Der Regierungschef von Katalonien, Carles Puigdemont, will am Ziel einer Unabhängigkeit von Spanien festhalten. Er setze diesen Prozess aber aus, um in den nächsten Wochen einen Dialog und eine Vermittlung einzuleiten, sagte er am Dienstag vor dem Regionalparlament in Barcelona. Die Rede war mit Spannung erwartet worden, da eine Unabhängigkeitserklärung für möglich gehalten wurde.

Nach dem umstrittenen Unabhängigkeitsreferendums vom 1. Oktober, bei dem mehr als 90 Prozent der Wähler für eine Trennung gestimmt hatten, wird mit Spannung erwartet, ob Puigdemont die Unabhängigkeit der Region ausrufen wird.
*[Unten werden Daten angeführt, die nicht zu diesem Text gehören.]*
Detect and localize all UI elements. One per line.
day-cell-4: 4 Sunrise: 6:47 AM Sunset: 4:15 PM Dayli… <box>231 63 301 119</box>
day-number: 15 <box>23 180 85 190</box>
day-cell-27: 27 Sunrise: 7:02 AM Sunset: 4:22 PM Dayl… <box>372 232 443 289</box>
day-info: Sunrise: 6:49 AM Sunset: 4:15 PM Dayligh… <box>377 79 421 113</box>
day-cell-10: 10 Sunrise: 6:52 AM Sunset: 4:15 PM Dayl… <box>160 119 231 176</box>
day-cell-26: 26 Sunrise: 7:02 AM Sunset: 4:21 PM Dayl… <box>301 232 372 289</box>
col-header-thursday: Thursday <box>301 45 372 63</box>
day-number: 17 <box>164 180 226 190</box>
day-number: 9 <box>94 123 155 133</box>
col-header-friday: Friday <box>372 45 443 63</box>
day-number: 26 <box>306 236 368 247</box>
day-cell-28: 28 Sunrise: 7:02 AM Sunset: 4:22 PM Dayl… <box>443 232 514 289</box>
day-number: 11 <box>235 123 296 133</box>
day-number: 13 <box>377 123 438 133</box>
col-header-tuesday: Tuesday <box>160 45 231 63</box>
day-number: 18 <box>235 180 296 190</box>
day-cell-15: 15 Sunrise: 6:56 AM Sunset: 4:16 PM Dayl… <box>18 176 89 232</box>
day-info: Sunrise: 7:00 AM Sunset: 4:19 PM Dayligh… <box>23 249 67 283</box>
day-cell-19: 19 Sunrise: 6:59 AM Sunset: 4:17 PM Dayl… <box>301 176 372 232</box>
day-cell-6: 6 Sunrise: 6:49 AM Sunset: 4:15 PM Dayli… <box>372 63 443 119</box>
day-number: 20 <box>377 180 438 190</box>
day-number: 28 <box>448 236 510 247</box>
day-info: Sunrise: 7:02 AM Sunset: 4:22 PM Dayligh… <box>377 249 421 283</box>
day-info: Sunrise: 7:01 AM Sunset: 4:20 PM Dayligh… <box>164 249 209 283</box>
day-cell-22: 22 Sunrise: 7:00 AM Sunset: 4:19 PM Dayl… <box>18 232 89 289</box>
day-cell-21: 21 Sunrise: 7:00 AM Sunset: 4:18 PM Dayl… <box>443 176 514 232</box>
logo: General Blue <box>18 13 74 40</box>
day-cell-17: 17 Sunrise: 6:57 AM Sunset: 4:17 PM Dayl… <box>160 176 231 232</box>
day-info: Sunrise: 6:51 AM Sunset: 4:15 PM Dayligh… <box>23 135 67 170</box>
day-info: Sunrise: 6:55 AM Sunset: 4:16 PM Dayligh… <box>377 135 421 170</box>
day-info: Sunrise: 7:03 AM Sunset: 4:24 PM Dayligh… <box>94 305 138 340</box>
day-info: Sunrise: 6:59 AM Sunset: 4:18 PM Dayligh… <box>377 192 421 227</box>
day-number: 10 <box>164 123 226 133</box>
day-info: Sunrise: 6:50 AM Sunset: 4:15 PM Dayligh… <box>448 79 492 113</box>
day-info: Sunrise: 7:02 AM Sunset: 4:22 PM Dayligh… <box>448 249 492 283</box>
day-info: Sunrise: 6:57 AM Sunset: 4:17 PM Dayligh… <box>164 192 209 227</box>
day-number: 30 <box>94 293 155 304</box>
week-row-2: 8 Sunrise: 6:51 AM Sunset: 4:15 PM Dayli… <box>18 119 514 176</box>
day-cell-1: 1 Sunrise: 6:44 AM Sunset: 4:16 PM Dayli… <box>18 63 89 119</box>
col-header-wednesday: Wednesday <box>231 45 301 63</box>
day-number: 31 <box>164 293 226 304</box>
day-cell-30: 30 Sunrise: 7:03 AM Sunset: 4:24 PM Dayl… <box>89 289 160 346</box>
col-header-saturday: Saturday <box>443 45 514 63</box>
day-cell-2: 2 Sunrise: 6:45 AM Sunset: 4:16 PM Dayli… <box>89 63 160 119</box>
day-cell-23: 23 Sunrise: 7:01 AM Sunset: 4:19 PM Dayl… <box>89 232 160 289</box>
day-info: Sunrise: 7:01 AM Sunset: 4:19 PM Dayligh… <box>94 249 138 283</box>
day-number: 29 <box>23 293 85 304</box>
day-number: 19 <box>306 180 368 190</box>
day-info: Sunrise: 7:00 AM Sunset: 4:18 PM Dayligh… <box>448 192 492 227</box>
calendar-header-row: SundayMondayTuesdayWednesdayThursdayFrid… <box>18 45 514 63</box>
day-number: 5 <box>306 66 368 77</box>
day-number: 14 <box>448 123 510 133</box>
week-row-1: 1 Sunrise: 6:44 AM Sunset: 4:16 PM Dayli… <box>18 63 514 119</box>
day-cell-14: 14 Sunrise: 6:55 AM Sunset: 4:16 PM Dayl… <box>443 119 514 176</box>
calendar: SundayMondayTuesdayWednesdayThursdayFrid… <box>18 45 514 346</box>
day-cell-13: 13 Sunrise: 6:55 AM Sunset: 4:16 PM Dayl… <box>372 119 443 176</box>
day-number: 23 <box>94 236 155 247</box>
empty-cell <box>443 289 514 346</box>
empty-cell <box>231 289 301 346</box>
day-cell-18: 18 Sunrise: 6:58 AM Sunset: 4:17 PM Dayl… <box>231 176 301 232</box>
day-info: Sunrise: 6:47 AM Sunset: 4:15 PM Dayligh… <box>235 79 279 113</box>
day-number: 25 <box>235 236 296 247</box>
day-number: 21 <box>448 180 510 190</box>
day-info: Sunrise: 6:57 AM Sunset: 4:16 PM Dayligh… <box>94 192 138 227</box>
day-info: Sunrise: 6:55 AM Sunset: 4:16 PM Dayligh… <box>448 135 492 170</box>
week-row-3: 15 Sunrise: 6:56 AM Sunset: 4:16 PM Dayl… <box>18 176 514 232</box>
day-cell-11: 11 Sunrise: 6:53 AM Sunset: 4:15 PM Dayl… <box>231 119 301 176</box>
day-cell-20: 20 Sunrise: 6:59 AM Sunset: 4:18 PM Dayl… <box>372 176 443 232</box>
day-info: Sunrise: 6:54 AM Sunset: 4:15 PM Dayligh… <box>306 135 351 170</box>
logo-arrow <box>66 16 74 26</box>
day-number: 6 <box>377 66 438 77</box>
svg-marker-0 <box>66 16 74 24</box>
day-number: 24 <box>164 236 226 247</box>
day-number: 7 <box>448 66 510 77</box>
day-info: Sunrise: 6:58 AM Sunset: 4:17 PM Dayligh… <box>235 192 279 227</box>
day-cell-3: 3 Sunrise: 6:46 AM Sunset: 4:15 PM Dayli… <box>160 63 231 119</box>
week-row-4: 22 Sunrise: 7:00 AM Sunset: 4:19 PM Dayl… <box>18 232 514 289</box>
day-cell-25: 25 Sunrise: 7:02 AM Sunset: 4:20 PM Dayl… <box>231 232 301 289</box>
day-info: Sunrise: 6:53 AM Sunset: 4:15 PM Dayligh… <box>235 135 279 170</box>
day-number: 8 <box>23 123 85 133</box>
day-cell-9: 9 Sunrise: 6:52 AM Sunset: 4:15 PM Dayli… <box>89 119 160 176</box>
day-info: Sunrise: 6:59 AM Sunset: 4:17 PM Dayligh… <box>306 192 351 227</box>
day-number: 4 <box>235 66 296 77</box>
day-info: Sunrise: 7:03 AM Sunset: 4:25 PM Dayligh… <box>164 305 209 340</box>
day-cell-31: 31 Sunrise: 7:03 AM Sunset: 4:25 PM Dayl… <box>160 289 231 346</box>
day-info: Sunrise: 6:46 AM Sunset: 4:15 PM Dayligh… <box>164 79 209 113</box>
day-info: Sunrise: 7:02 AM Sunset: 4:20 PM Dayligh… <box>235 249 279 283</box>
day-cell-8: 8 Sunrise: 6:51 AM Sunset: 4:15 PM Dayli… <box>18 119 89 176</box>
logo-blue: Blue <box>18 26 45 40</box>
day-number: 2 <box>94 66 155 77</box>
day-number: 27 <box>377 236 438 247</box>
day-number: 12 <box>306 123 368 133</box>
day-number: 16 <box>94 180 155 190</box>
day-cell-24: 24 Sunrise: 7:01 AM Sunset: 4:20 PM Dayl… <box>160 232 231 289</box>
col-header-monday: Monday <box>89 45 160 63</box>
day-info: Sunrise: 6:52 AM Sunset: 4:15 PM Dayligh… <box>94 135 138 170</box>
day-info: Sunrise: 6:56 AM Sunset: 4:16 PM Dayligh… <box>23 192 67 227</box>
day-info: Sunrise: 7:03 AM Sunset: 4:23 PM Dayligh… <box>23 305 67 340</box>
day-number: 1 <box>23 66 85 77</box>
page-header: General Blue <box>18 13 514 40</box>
Internationale Vermittlung in der Katalonien-Krise in letzter Minute

Der Auftritt war zunächst für 18.00 Uhr angekündigt worden, wurde aber dann kurzfristig auf 19.00 Uhr verschoben. Der Beginn der Parlamentssitzung verzögere sich, weil Puigdemont in letzter Minute noch über eine internationale Vermittlung in der Katalonien-Krise berate, sagte ein Sprecher der Regionalregierung am Dienstagabend.

Spanische Regierung: Verhandlungen "nicht denkbar"

Die spanische Regierung reagierte allerdings umgehend und schloss eine Vermittlung im Streit um die Unabhängigkeit Kataloniens erneut aus. Verhandlungen mit Puigdemont seien "nicht denkbar", sagte ein Regierungssprecher in Madrid. Puigdemont hat bereits mehrfach eine Vermittlung im Streit mit der Zentralregierung gefordert. Ministerpräsident Mariano Rajoy will aber erst Gespräche führen, wenn die katalanische Regionalregierung die Unabhängigkeitsbestrebungen aufgibt.